* _What to do_
Every record must be given again word for word; no picture belongs in the copy.

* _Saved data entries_

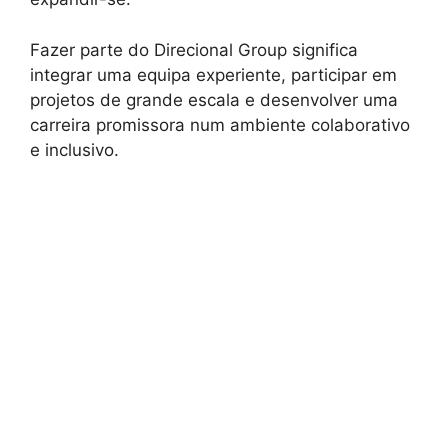
Fazer parte do Direcional Group significa
integrar uma equipa experiente, participar em
projetos de grande escala e desenvolver uma
carreira promissora num ambiente colaborativo
e inclusivo.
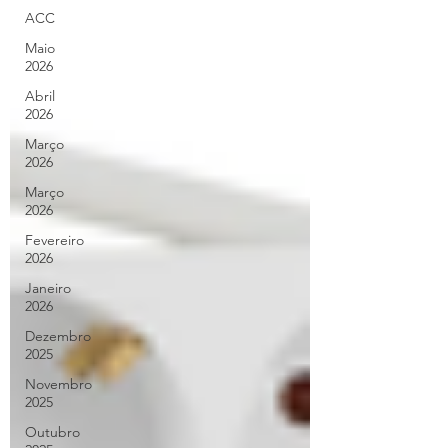
ACC
Maio
2026
Abril
2026
Março
2026
Março
2026
Fevereiro
2026
Janeiro
2026
Dezembro
2025
Novembro
2025
Outubro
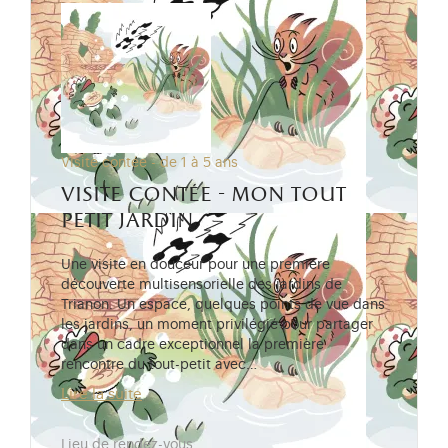
Visite contée - de 1 à 5 ans
visite contée - mon tout
petit jardin
Une visite en douceur pour une première
découverte multisensorielle des jardins de
Trianon. Un espace, quelques points de vue dans
les jardins, un moment privilégié pour partager
dans un cadre exceptionnel la première
rencontre du tout-petit avec…
Lire la suite
Lieu de rendez-vous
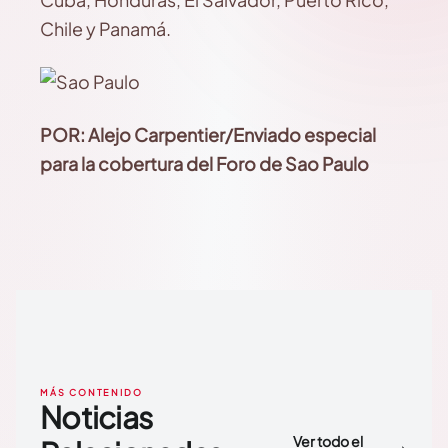
Chile y Panamá.
POR: Alejo Carpentier/Enviado especial
para la cobertura del Foro de Sao Paulo
MÁS CONTENIDO
Noticias
Ver todo el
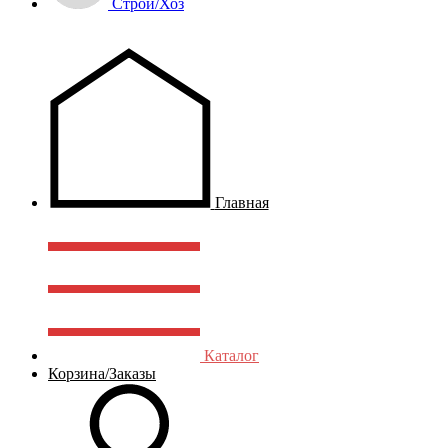
Строй/Хоз
Главная
Каталог
Корзина/Заказы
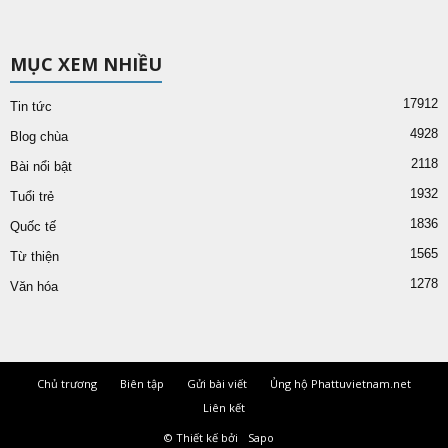
MỤC XEM NHIỀU
17912
Tin tức
4928
Blog chùa
2118
Bài nổi bật
1932
Tuổi trẻ
1836
Quốc tế
1565
Từ thiện
1278
Văn hóa
Chủ trương
Biên tập
Gửi bài viết
Ủng hộ Phattuvietnam.net
Liên kết
© Thiết kế bởi
Sapo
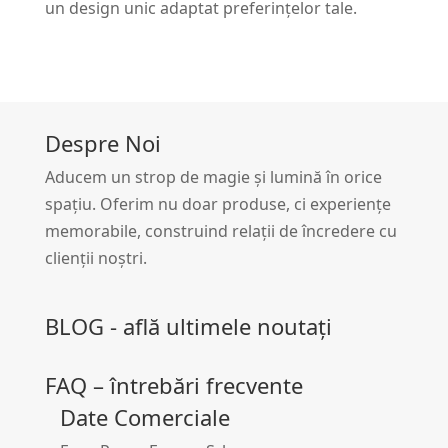
un design unic adaptat preferințelor tale.
Despre Noi
Aducem un strop de magie și lumină în orice
spațiu. Oferim nu doar produse, ci experiențe
memorabile, construind relații de încredere cu
clienții noștri.
BLOG - află ultimele noutați
FAQ – întrebări frecvente
Date Comerciale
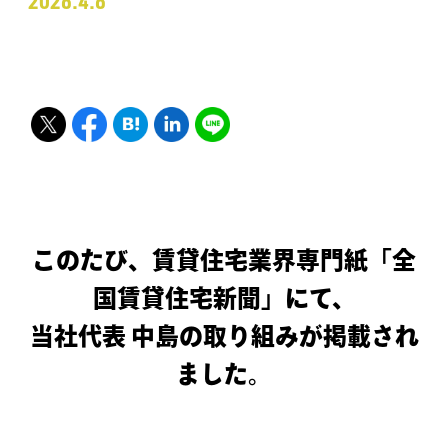
2026.4.6
このたび、賃貸住宅業界専門紙「全
国賃貸住宅新聞」にて、
当社代表 中島の取り組みが掲載され
ました。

* _Answer space_
Fazer parte do Direcional Group significa
integrar uma equipa experiente, participar em
projetos de grande escala e desenvolver uma
carreira promissora num ambiente colaborativo
e inclusivo.
ACC
Maio
2026
Abril
2026
Março
2026
Março
2026
Fevereiro
2026
Janeiro
2026
Dezembro
2025
Novembro
2025
Outubro
Visite contée - de 1 à 5 ans
visite contée - mon tout
petit jardin
Une visite en douceur pour une première
découverte multisensorielle des jardins de
Trianon. Un espace, quelques points de vue dans
les jardins, un moment privilégié pour partager
dans un cadre exceptionnel la première
rencontre du tout-petit avec…
Lire la suite
Lieu de rendez-vous
Chile y Panamá.
POR: Alejo Carpentier/Enviado especial
para la cobertura del Foro de Sao Paulo
MÁS CONTENIDO
Noticias
Ver todo el
Строй/Хоз
Главная
Каталог
Корзина/Заказы
MỤC XEM NHIỀU
17912
Tin tức
4928
Blog chùa
2118
Bài nổi bật
1932
Tuổi trẻ
1836
Quốc tế
1565
Từ thiện
1278
Văn hóa
Chủ trương
Biên tập
Gửi bài viết
Ủng hộ Phattuvietnam.net
Liên kết
© Thiết kế bởi
Sapo
un design unic adaptat preferințelor tale.
Despre Noi
Aducem un strop de magie și lumină în orice
spațiu. Oferim nu doar produse, ci experiențe
memorabile, construind relații de încredere cu
clienții noștri.
BLOG - află ultimele noutați
FAQ – întrebări frecvente
Date Comerciale
2026.4.6
このたび、賃貸住宅業界専門紙「全
国賃貸住宅新聞」にて、
当社代表 中島の取り組みが掲載され
ました。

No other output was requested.